Tan natural es el nacimiento de la vida en primavera como propio su ocaso al caer las primeras hojas del otoño. Por mucho que queramos negar nuestra condición, es el entorno el que nos pone en nuestro sitio una y otra vez para recordarnos que todo pasa. Al igual que otros seres de la creación, el hombre está hecho de cosas que no se ven a simple vista. Los ojos podrán perder el brillo, la piel su lozanía y el cabello el lugar donde aferrarse, pero hay ecos de nosotros que logran escapar al paso del tiempo.

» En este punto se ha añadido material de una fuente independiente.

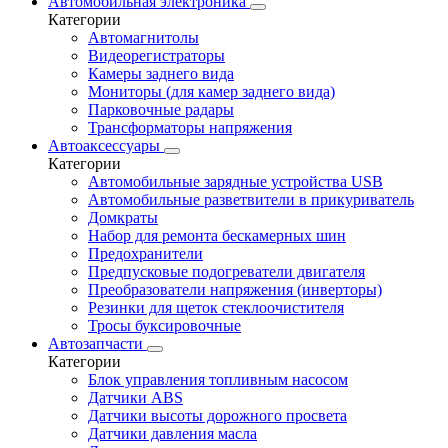
Автомобильная электроника
Категории
Автомагнитолы
Видеорегистраторы
Камеры заднего вида
Мониторы (для камер заднего вида)
Парковочные радары
Трансформаторы напряжения
Автоаксессуары
Категории
Автомобильные зарядные устройства USB
Автомобильные разветвители в прикуриватель
Домкраты
Набор для ремонта бескамерных шин
Предохранители
Предпусковые подогреватели двигателя
Преобразователи напряжения (инверторы)
Резинки для щеток стеклоочистителя
Тросы буксировочные
Автозапчасти
Категории
Блок управления топливным насосом
Датчики ABS
Датчики высоты дорожного просвета
Датчики давления масла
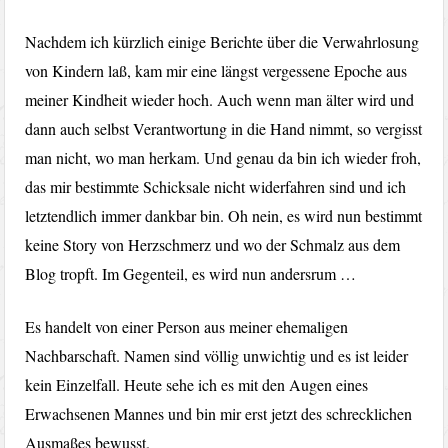
Nachdem ich kürzlich einige Berichte über die Verwahrlosung
von Kindern laß, kam mir eine längst vergessene Epoche aus
meiner Kindheit wieder hoch. Auch wenn man älter wird und
dann auch selbst Verantwortung in die Hand nimmt, so vergisst
man nicht, wo man herkam. Und genau da bin ich wieder froh,
das mir bestimmte Schicksale nicht widerfahren sind und ich
letztendlich immer dankbar bin. Oh nein, es wird nun bestimmt
keine Story von Herzschmerz und wo der Schmalz aus dem
Blog tropft. Im Gegenteil, es wird nun andersrum …
Es handelt von einer Person aus meiner ehemaligen
Nachbarschaft. Namen sind völlig unwichtig und es ist leider
kein Einzelfall. Heute sehe ich es mit den Augen eines
Erwachsenen Mannes und bin mir erst jetzt des schrecklichen
Ausmaßes bewusst.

Cuando somos jóvenes, alzamos la vista hacia las cumbres que hay por conquistar; con el paso de los años, caminamos cabizbajos, sorteando las piedras y recovecos del trayecto; y ya mayores, con el sendero recorrido, es fácil mirar atrás y vislumbrar lo alcanzado, aunque a veces olvidemos qué nos impulsó a comenzar la aventura. Quizá la cura esté en volver de vez en cuando a la casilla de salida, al lugar donde empezamos, donde nos dieron cuerda.
El camino hacia la trascendencia empieza y termina en el más allá: recordando a quienes vinieron antes y pensando en los que vendrán después. No hay signo de humildad más grande que honrar a quienes nos permitieron llegar hasta aquí. Suyos son los rasgos que contemplamos en el espejo y hacia la continuación de su obra deberían orientarse nuestras acciones.

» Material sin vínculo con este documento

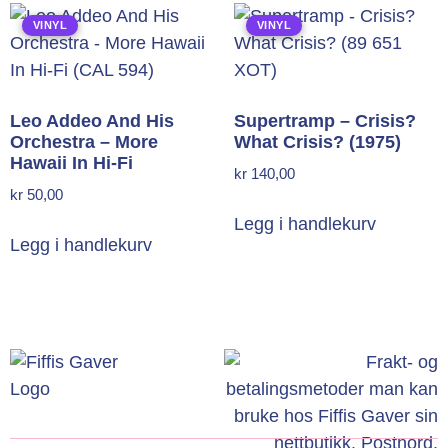
VINYL
VINYL
Leo Addeo And His
Supertramp – Crisis?
Orchestra – More
What Crisis? (1975)
Hawaii In Hi-Fi
kr
140,00
kr
50,00
Legg i handlekurv
Legg i handlekurv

En estas fechas, rodeados de los nuestros, evocamos a las personas que nos cuidaron cuando no podíamos valernos por nosotros mismos, añoramos los sabios consejos que nunca parecieron suficientes y sentimos el cobijo de unas sombras que emanan luz propia.

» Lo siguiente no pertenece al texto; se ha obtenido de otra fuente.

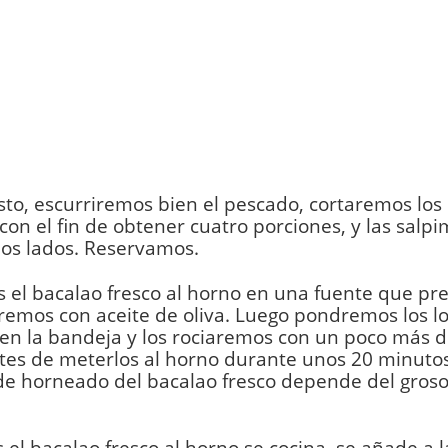
to, escurriremos bien el pescado, cortaremos los
con el fin de obtener cuatro porciones, y las sal
os lados. Reservamos.
 el bacalao fresco al horno en una fuente que p
emos con aceite de oliva. Luego pondremos los l
en la bandeja y los rociaremos con un poco más d
ntes de meterlos al horno durante unos 20 minutos
e horneado del bacalao fresco depende del groso
 el bacalao fresco al horno se cocina, se añade a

Ante la abrumadora cantidad de recuerdos, anécdotas, gestos de cariño y compañía desde un lugar lejano, es fácil comprender, incluso al mirar una lápida, que estamos destinados a ser mucho más que polvo.
Hay que volver a los cementerios para recordar hacia dónde nos dirigimos. Porque, al fin y al cabo, sólo quien recuerda sus raíces puede aspirar a florecer de nuevo. Allí, entre mármoles fríos y nombres grabados, se oye todavía el rumor de quienes nos precedieron, susurrando al viento que la vida no se extingue, sino que cambia de morada. Volver a ellos no es mirar atrás, sino aprender a hacerlo con gratitud. Quizás así descubramos que lo que damos por perdido no ha desaparecido, sino que habita silencioso en la savia que sube por nuestro propio tronco, esperando que un día sepamos regar también las raíces de los que vendrán.